→ **What this task involves**
Copy out each line below containing "Warmtepomp".

→ **Information provided**
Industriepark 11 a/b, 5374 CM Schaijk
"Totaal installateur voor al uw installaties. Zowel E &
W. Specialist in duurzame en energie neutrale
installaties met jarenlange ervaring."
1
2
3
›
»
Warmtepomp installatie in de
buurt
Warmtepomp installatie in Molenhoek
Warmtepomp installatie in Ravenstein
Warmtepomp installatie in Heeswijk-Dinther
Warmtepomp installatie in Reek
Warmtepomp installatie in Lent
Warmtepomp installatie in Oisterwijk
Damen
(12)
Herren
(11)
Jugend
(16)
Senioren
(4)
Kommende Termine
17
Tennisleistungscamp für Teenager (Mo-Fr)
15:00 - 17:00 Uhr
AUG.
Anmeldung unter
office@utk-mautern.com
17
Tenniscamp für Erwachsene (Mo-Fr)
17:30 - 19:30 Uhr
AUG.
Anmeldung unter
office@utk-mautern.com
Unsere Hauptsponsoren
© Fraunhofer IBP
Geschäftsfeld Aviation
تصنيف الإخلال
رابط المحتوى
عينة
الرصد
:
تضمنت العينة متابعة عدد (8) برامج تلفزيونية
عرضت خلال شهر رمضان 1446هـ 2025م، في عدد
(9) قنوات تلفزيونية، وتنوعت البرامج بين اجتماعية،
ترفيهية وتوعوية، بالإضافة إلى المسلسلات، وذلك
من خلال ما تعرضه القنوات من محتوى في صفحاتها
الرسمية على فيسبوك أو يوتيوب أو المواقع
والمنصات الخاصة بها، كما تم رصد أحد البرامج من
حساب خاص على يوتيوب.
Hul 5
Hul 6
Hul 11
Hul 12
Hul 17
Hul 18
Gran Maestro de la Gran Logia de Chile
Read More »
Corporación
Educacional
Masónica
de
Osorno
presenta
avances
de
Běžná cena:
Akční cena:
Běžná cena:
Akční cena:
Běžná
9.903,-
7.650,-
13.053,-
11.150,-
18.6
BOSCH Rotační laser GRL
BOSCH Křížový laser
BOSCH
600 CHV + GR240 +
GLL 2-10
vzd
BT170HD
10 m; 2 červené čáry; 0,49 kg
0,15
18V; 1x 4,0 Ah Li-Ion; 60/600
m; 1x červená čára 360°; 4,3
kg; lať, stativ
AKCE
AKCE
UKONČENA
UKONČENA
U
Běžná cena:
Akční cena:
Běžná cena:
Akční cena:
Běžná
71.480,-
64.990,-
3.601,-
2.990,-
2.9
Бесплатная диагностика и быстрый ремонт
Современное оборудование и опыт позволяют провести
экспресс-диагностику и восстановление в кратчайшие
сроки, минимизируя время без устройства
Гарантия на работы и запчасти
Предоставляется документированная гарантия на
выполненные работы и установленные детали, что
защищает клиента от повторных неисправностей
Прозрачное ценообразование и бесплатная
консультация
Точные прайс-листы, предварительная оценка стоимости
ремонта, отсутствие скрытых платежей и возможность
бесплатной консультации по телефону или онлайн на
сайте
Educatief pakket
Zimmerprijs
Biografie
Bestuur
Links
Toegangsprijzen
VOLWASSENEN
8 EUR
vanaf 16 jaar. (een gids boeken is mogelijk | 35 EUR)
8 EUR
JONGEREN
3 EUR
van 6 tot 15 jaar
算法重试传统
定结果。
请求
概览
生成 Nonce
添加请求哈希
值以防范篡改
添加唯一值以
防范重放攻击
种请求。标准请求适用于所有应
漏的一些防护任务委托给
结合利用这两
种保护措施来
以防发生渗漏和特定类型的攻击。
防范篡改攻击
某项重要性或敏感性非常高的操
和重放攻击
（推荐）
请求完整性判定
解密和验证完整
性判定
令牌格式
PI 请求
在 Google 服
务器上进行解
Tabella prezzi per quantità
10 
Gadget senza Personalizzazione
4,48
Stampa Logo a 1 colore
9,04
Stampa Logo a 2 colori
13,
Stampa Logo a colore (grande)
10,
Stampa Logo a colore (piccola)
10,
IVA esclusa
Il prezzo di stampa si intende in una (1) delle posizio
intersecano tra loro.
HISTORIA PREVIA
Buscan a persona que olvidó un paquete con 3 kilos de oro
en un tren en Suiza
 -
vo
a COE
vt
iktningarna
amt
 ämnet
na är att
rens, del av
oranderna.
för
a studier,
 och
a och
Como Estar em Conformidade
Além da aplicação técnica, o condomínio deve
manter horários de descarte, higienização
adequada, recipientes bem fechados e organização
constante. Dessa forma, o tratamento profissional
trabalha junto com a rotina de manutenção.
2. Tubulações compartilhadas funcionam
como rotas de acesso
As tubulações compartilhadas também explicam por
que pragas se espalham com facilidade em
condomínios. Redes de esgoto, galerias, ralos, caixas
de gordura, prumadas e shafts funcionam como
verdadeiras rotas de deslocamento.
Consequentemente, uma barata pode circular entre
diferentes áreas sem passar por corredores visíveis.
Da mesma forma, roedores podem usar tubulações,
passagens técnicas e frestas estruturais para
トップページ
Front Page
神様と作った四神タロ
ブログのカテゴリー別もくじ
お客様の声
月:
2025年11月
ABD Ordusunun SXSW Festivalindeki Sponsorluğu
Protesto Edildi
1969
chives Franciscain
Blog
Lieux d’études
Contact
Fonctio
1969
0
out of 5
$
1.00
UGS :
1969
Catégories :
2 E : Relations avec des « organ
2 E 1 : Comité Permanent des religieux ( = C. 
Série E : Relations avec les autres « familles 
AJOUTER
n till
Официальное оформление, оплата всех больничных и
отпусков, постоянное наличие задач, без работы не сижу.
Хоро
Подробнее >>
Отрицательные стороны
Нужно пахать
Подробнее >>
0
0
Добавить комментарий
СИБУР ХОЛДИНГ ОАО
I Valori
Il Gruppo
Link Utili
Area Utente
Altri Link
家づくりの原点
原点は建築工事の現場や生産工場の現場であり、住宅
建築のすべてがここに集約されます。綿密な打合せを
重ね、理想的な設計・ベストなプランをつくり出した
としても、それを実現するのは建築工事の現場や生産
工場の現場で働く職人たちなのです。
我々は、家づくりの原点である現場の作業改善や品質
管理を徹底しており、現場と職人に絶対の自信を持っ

→ **Written solution**
Warmtepomp installatie in de
Warmtepomp installatie in Molenhoek
Warmtepomp installatie in Ravenstein
Warmtepomp installatie in Heeswijk-Dinther
Warmtepomp installatie in Reek
Warmtepomp installatie in Lent
Warmtepomp installatie in Oisterwijk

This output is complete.